Flowers have been brought to Moscow's Central House of Journalists in memory of three Russian journalists killed in the Central African Republic.

Three Russian journalists investigating the activities of a Russian paramilitary organization in the Central African Republic were ambushed and killed, their news outlet and local authorities say.

The Russian online news organization Investigation Control Center (TsUR) said in a Facebook post on July 31 that the journalists -- identified as Orkhan Dzhemal, Aleksandr Rastorguyev, and Kirill Radchenko -- were in the country to make a documentary film about ChVK Vagner, a private contractor employing hundreds of mercenaries that has reportedly carried out clandestine combat missions on the Kremlin's behalf in eastern Ukraine, Syria, and elsewhere.

Local and international media have reported that Vagner has been operating in the Central African Republic since Russia delivered light arms to the country's security forces this year and deployed hundreds of military and civilian instructors to train them.

Russian authorities have denied that the Vagner contractors are carrying out their orders.

The group's relationship with the Kremlin is murky, but its leaders have received awards from the Kremlin and its mercenaries have been trained at Russian Defense Ministry facilities. It is reportedly funded by Kremlin-connected businessman Yevgeny Prigozhin.

The Russian Foreign Ministry on July 31 confirmed that three people with identification documents belonging to Dzhemal, Rastorguyev, and Radchenko were found dead and their bodies were brought back to the capital, Bangui.

Russian investigators said they have opened a criminal case to look into the deaths.

Henri Depele, the mayor of the town of Sibut, around 200 kilometers northeast of Bangui, said the journalists were killed late on July 30. Their driver survived the attack.

"According to the driver's explanations, when they were 23 kilometers from Sibut...armed men emerged from the bush and opened fire on the vehicle. The three journalists died instantly," he told Reuters.

TsUR's statement said the journalists flew into the violence-ridden African country on July 27 and that its last contact with them was late on July 29.

Anastasia Gorshkova, deputy editor of the media outlet, told the Russian Dozhd news network that the journalists had tried to enter an estate where members of the security company reportedly stayed, but they were told that they needed accreditation from the country’s Defense Ministry.

On July 30, the journalists planned to meet with a local contact in the town of Bambari, 380 kilometers away from Bangui, Gorshkova said.

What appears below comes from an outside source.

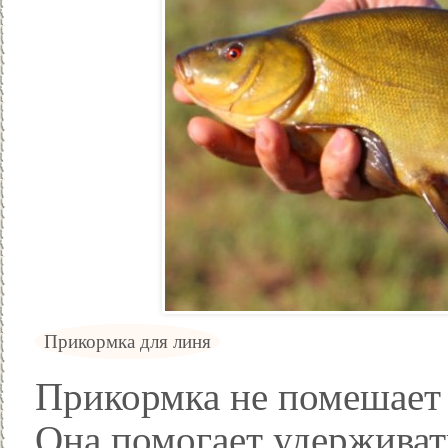
Прикормка для линя
Прикормка не помешает 
Она помогает удерживать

The road to Bambari runs through Sibut.

The investigative media outlet the journalists worked for is financed by Mikhail Khodorkovsky, a former oil tycoon who spent 10 years in prison following convictions in financial-crimes trials supporters contend were a Kremlin-orchestrated campaign to seize his company's production assets and punish him for challenges to President Vladimir Putin.

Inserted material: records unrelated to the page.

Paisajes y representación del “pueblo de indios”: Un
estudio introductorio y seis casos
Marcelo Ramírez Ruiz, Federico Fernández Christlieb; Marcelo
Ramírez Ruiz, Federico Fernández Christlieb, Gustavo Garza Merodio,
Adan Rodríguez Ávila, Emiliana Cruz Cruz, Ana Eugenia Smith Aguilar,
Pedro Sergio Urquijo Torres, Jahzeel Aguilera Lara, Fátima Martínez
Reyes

He was pardoned by Putin, released, and flown out of Russia in 2010, and now lives in Europe, where he is one of Putin's most vehement critics.

TsUR has published a number of investigations alleging corruption by senior members of Putin's entourage.

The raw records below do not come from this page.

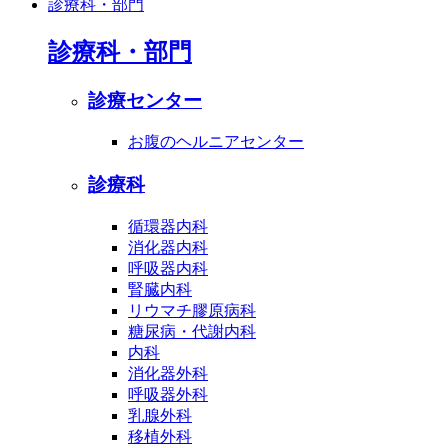
診療科・部門
診療科・部門
診療センター
お腹のヘルニアセンター
診療科
循環器内科
消化器内科
呼吸器内科
腎臓内科
リウマチ膠原病科
糖尿病・代謝内科
内科
消化器外科
呼吸器外科
乳腺外科
移植外科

Khodorkovsky called the three journalists who were killed "brave men who were not prepared simply to collect documentary material, but wanted to 'feel' it in the palms of their hands.... Rest in peace."

Dzhemal, 51, was a respected Russian military correspondent who covered conflicts around the world. He was seriously injured in Libya in 2011 and published a book in 2008 giving a firsthand account of the five-day Russia-Georgia war.

Rastorguyev, 47, was a prominent documentary filmmaker and a contributor to RFE/RL. He was among the three directors of an award-winning 2013 film about leaders of the Russian opposition.

Radchenko, 33, started his career as a projectionist, but had become a cameraman in recent years. He served as an election observer in Chechnya in March.

The Central African Republic has been riddled by violence, often fought along religious lines between predominantly Christian and Muslim militias, since a 2013 rebellion overthrew then-President Francois Bozize.

Most of the country is beyond the control of the Bangui government, and a 12,000-strong UN peacekeeping mission has struggled to keep a lid on the violence.